## [ENTRIES SHOWN]
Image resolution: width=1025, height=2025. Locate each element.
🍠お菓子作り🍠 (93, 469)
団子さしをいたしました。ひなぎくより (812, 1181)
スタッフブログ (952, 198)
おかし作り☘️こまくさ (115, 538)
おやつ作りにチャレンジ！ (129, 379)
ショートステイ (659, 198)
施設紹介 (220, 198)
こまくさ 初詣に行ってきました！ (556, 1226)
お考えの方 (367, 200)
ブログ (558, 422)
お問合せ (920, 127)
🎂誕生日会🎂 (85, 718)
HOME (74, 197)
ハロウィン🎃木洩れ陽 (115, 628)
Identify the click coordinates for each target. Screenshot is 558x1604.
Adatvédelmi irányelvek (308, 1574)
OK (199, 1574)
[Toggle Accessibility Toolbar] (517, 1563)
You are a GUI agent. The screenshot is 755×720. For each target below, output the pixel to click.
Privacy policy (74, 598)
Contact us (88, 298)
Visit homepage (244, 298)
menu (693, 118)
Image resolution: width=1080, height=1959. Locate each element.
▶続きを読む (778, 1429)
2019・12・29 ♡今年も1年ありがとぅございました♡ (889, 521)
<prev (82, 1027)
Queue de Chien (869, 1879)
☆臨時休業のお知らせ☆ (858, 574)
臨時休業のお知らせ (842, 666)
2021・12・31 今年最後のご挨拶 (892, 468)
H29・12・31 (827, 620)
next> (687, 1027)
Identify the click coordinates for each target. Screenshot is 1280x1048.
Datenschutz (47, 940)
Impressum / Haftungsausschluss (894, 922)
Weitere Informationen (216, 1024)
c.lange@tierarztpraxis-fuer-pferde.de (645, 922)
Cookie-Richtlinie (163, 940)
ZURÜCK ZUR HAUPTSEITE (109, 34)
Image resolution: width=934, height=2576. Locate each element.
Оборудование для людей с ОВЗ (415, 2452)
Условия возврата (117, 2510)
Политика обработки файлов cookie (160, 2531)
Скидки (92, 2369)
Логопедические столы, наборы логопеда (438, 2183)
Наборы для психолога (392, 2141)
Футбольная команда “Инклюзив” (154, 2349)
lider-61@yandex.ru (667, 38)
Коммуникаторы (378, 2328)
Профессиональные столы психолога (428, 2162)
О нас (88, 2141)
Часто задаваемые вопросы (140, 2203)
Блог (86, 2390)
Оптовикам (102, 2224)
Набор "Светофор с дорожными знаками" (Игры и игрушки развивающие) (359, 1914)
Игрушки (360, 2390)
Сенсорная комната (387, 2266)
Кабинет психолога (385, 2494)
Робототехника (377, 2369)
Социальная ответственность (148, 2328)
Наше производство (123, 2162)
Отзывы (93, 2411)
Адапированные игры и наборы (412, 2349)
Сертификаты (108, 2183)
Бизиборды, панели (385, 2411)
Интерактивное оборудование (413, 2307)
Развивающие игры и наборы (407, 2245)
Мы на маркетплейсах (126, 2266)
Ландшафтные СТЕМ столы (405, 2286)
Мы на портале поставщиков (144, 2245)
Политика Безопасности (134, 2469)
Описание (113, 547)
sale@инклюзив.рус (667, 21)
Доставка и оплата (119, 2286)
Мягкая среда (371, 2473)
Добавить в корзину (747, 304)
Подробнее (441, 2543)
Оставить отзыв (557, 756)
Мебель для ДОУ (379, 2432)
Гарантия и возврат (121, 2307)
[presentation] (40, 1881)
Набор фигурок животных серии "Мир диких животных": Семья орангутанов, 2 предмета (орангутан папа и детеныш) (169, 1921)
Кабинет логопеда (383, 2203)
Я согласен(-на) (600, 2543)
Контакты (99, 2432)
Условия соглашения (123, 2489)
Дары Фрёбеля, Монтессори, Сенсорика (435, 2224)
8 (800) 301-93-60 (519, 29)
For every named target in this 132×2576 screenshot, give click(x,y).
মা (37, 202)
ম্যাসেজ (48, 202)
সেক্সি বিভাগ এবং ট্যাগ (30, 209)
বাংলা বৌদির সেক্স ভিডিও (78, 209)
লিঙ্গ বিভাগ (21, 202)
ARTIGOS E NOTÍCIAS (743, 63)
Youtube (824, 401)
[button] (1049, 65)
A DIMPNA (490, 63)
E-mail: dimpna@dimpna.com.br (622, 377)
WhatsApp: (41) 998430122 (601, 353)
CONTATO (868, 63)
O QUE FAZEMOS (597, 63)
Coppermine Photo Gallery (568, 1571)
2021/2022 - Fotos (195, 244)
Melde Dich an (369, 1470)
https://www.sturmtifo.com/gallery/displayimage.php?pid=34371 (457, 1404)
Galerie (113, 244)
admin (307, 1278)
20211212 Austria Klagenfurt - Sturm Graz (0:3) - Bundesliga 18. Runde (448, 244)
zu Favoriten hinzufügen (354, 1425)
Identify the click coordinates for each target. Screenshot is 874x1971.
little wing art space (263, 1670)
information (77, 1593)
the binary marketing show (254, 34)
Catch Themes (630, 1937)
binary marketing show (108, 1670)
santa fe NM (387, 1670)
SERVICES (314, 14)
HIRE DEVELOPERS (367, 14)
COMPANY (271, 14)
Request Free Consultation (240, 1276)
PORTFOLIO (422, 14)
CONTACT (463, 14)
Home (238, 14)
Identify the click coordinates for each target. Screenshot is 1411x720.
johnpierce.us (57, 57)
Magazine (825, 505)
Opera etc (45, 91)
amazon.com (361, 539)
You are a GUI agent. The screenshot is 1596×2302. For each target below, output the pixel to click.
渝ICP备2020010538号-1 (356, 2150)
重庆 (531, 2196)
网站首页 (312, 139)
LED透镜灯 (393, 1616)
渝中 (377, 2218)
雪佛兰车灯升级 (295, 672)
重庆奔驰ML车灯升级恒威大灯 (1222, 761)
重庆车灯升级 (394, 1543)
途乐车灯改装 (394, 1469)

## [EXERCISE DIRECTIONS]
Once the line containing "Home (238, 14)" is found, print it and every line after it through the end of the listing, exactly and alone.

## [RESPONSE TO THE EXERCISE]
Home (238, 14)
Identify the click coordinates for each target. Screenshot is 1411x720.
johnpierce.us (57, 57)
Magazine (825, 505)
Opera etc (45, 91)
amazon.com (361, 539)
You are a GUI agent. The screenshot is 1596×2302. For each target below, output the pixel to click.
渝ICP备2020010538号-1 (356, 2150)
重庆 (531, 2196)
网站首页 (312, 139)
LED透镜灯 (393, 1616)
渝中 (377, 2218)
雪佛兰车灯升级 (295, 672)
重庆奔驰ML车灯升级恒威大灯 (1222, 761)
重庆车灯升级 (394, 1543)
途乐车灯改装 (394, 1469)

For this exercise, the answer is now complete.